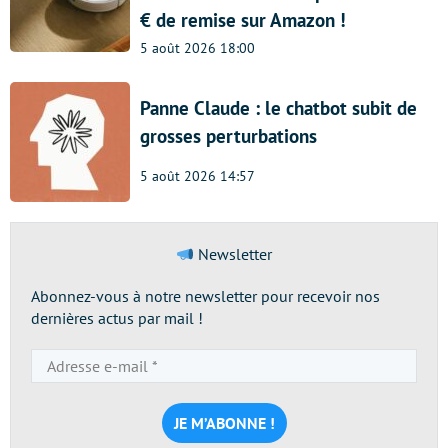
€ de remise sur Amazon !
5 août 2026 18:00
Panne Claude : le chatbot subit de
grosses perturbations
5 août 2026 14:57
Newsletter
Abonnez-vous à notre newsletter pour recevoir nos
dernières actus par mail !
Adresse
e-
mail
*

- **What is expected**
Every line of the listing above is to be retyped exactly, but the pictures are to be dropped.

- **Answer box**
€ de remise sur Amazon !
5 août 2026 18:00
Panne Claude : le chatbot subit de
grosses perturbations
5 août 2026 14:57
Newsletter
Abonnez-vous à notre newsletter pour recevoir nos
dernières actus par mail !
Adresse
e-
mail
*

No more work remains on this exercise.